Click here to learn more about author James Kobielus.
Machine Learning and other statistical algorithms are like muscles. How you train a statistical algorithm makes all the difference in how well it performs the task for which it was constructed. You could say training an algorithm is a bit like conditioning your muscles in a gym. It can only be considered fit for the specific function for which its been trained. Typically its strength in a particular function—such as classifying customers for target marketing or predicting whether they will accept your offer—does not carry over to other tasks for which you might wish to repurpose it. For other uses, the algorithm, if not rejiggered and retrained, may be entirely useless.
The Data Science community hopes to someday perfect a sort of general Artificial Intelligence (AI) powered by a “master learning algorithms.” But if they’re going to achieve a breakthrough of that magnitude, they’re going to need to build agility into how statistical algorithms are trained and optimized. Is it possible to train data-driven AI algorithms so that they can achieve proficiency in new, unfamiliar tasks with as much agility and speed as a human being?
The non-profit institute OpenAI is working toward that end. As described in this recent article, the group has built a virtual, distributed platform, called Universe, for training the next generation of Machine Learning algorithms. As I pondered this initiative, I began to sense that the next generation of Machine Learning and other statistical algorithms will need to be trained in a multi-step process so that they can serve as serve as modular building blocks in an agile, superintelligent, generalized AI environment.
Here’s what I mean:
- Templatize the training: Typically, Machine Learning projects focus on a standard training “template” associated with the type of neural network (eg., recurrent, deep convolutional, long/short term memory) and learning style (e.g., supervised, unsupervised, semi-supervised, reinforcement). When supervised learning is involved, determining the model’s fitness for its function (e.g., classification) relies on training it with labeled data and adjusting weights between neural nodes. When unsupervised learning is involved, the training template involves using algorithmic cluster analysis to discern hidden structure in unlabeled data. When reinforcement learning is employed, the template involves training AI apps to maximize a reward function rather than, as with supervised and unsupervised learning, to minimize a loss function.

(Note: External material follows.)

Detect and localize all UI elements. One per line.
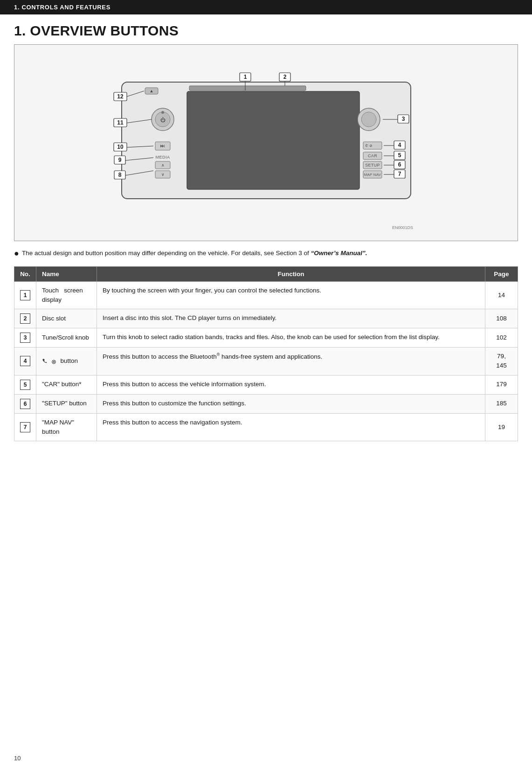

- Productionize the training: Once they’ve been trained in a templatized manner, the next step in training AI apps should be to train them further to approximate how humans might execute those same application functions in practice. In this way, Machine Learning agents can be readied for production deployment as fully automated intelligent application resources, such as chatbots, for a specific function. Per the approach enabled through Universe, this could involve using reinforcement learning to benchmark apps’ automated performance against training data collected from actual human interactions within the same application environment. Universe provides an environment within which such user interaction data can be collected organically from within interactive online app environments. Universe enables AI apps to learn by observing how humans interactively accomplish a task within any app that has been built with a clear reward function. A Universe-plugged AI application environment can virtually “see” app-screen pixels and use a virtual keyboard and mouse to give out commands, thereby enabling them to shadow every interaction step that a human user might make in the same application. Universe’s virtual network computing environment sends updated screenshots back to AI apps, enabling them to execute any scenario’s next step much the same way that a human user might do. Human-user sessions are recorded in Universe to provide interaction-sourced training data for benchmarking AI app performance.
- Generalize the training: Finally, once a function-specific AI app has been trained through the templatized and productionized approaches outlined above, its knowledge should be further generalized through a training technique called “transfer learning.” This is necessary if an AI agent is to serve as a modular component in a generalized AI environment, which may be required to take data-driven decisions outside its core scope. Universe facilitates transfer learning by enabling developers to train algorithmically-driven games, websites, and other applications in such a way that each new app can tap into the statistical knowledge built up from training prior apps that may have been built for different purposes. By “statistical knowledge,” I’m referring to the feature representations, neural-node layering, weights, learning rate, loss function, and other properties of a prior model that has been trained successful for a particular purpose. In Universe, AI agents accomplish this by flexibly hopping between games and other apps, taking the statistical knowledge they’ve gained in one app and applying it to their ability to execute other apps effectively.
It remains to be seen whether Universe will gain broad adoption in the machine-learning community, but OpenAI’s initial results in achieving transfer learning among disparate gaming apps appear encouraging. Likewise, it’s not yet clear that this approach will be successful in bringing transfer learning more fully into the development of a wider range of Machine Learning, Deep Learning, and other AI-driven apps (e.g., streaming, collaboration, e-commerce, mobility, industrial, and Internet of Things). Furthermore, transfer learning is not yet a widely adopted approach or discrete set of practices that are well understood among mainstream Data Scientists, so it may take some time for them to warm up to the need to engineer it into their algorithm training procedures.
Nevertheless, development of the long-sought master learning algorithm will need to exploit a progressively layered training regimen along the lines that I’ve presented. Without a common framework for sharing and reusing the statistical knowledge that’s locked up in scattered AI projects, the vision of generalized AI can never come to fruition.